EXERCISE REQUIREMENTS: Return every line of the listing exactly as written.

DATA TO EXAMINE:
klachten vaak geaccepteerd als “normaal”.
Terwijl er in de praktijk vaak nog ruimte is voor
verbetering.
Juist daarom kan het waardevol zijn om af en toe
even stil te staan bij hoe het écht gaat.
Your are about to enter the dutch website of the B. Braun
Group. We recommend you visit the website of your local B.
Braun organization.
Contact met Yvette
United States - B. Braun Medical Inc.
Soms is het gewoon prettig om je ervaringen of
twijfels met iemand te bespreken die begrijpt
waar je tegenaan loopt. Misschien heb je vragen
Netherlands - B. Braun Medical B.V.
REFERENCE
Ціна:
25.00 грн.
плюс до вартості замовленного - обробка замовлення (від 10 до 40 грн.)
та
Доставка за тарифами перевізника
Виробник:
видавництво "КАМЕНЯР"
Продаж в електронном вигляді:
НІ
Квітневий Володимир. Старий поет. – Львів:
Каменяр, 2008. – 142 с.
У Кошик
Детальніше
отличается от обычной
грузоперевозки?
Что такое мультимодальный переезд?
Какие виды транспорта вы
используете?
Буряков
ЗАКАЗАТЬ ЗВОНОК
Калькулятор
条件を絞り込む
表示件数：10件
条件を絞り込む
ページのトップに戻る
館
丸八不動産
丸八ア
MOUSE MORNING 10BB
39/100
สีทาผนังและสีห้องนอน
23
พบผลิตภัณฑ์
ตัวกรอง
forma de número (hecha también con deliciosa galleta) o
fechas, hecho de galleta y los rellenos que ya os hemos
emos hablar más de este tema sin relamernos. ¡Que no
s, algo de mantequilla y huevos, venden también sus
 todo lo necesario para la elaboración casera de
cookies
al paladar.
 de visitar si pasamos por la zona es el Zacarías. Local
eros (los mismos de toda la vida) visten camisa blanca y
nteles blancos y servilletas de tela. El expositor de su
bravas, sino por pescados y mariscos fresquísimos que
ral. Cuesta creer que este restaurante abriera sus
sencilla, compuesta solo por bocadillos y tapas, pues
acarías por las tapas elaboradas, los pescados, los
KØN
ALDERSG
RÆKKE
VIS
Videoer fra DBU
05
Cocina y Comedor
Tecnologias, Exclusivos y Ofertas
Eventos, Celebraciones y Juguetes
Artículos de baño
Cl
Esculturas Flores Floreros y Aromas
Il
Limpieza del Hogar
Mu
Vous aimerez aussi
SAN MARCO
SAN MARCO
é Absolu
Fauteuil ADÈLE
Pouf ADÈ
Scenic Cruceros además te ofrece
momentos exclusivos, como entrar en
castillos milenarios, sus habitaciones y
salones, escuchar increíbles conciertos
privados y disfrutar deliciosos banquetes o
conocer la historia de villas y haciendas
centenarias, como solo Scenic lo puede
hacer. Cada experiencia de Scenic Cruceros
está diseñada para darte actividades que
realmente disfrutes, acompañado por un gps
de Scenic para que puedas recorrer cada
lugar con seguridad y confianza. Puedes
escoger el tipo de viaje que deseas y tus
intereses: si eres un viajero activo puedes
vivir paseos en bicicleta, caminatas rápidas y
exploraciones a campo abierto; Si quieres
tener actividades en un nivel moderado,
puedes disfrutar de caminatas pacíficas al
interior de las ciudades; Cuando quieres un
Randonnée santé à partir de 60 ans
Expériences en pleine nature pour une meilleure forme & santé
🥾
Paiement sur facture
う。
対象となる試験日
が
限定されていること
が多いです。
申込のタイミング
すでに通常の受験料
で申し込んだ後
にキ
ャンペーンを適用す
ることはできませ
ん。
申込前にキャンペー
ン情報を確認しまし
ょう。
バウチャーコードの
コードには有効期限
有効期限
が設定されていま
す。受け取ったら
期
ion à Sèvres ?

WRITTEN SOLUTION:
klachten vaak geaccepteerd als “normaal”.
Terwijl er in de praktijk vaak nog ruimte is voor
verbetering.
Juist daarom kan het waardevol zijn om af en toe
even stil te staan bij hoe het écht gaat.
Your are about to enter the dutch website of the B. Braun
Group. We recommend you visit the website of your local B.
Braun organization.
Contact met Yvette
United States - B. Braun Medical Inc.
Soms is het gewoon prettig om je ervaringen of
twijfels met iemand te bespreken die begrijpt
waar je tegenaan loopt. Misschien heb je vragen
Netherlands - B. Braun Medical B.V.
REFERENCE
Ціна:
25.00 грн.
плюс до вартості замовленного - обробка замовлення (від 10 до 40 грн.)
та
Доставка за тарифами перевізника
Виробник:
видавництво "КАМЕНЯР"
Продаж в електронном вигляді:
НІ
Квітневий Володимир. Старий поет. – Львів:
Каменяр, 2008. – 142 с.
У Кошик
Детальніше
отличается от обычной
грузоперевозки?
Что такое мультимодальный переезд?
Какие виды транспорта вы
используете?
Буряков
ЗАКАЗАТЬ ЗВОНОК
Калькулятор
条件を絞り込む
表示件数：10件
条件を絞り込む
ページのトップに戻る
館
丸八不動産
丸八ア
MOUSE MORNING 10BB
39/100
สีทาผนังและสีห้องนอน
23
พบผลิตภัณฑ์
ตัวกรอง
forma de número (hecha también con deliciosa galleta) o
fechas, hecho de galleta y los rellenos que ya os hemos
emos hablar más de este tema sin relamernos. ¡Que no
s, algo de mantequilla y huevos, venden también sus
 todo lo necesario para la elaboración casera de
cookies
al paladar.
 de visitar si pasamos por la zona es el Zacarías. Local
eros (los mismos de toda la vida) visten camisa blanca y
nteles blancos y servilletas de tela. El expositor de su
bravas, sino por pescados y mariscos fresquísimos que
ral. Cuesta creer que este restaurante abriera sus
sencilla, compuesta solo por bocadillos y tapas, pues
acarías por las tapas elaboradas, los pescados, los
KØN
ALDERSG
RÆKKE
VIS
Videoer fra DBU
05
Cocina y Comedor
Tecnologias, Exclusivos y Ofertas
Eventos, Celebraciones y Juguetes
Artículos de baño
Cl
Esculturas Flores Floreros y Aromas
Il
Limpieza del Hogar
Mu
Vous aimerez aussi
SAN MARCO
SAN MARCO
é Absolu
Fauteuil ADÈLE
Pouf ADÈ
Scenic Cruceros además te ofrece
momentos exclusivos, como entrar en
castillos milenarios, sus habitaciones y
salones, escuchar increíbles conciertos
privados y disfrutar deliciosos banquetes o
conocer la historia de villas y haciendas
centenarias, como solo Scenic lo puede
hacer. Cada experiencia de Scenic Cruceros
está diseñada para darte actividades que
realmente disfrutes, acompañado por un gps
de Scenic para que puedas recorrer cada
lugar con seguridad y confianza. Puedes
escoger el tipo de viaje que deseas y tus
intereses: si eres un viajero activo puedes
vivir paseos en bicicleta, caminatas rápidas y
exploraciones a campo abierto; Si quieres
tener actividades en un nivel moderado,
puedes disfrutar de caminatas pacíficas al
interior de las ciudades; Cuando quieres un
Randonnée santé à partir de 60 ans
Expériences en pleine nature pour une meilleure forme & santé
🥾
Paiement sur facture
う。
対象となる試験日
が
限定されていること
が多いです。
申込のタイミング
すでに通常の受験料
で申し込んだ後
にキ
ャンペーンを適用す
ることはできませ
ん。
申込前にキャンペー
ン情報を確認しまし
ょう。
バウチャーコードの
コードには有効期限
有効期限
が設定されていま
す。受け取ったら
期
ion à Sèvres ?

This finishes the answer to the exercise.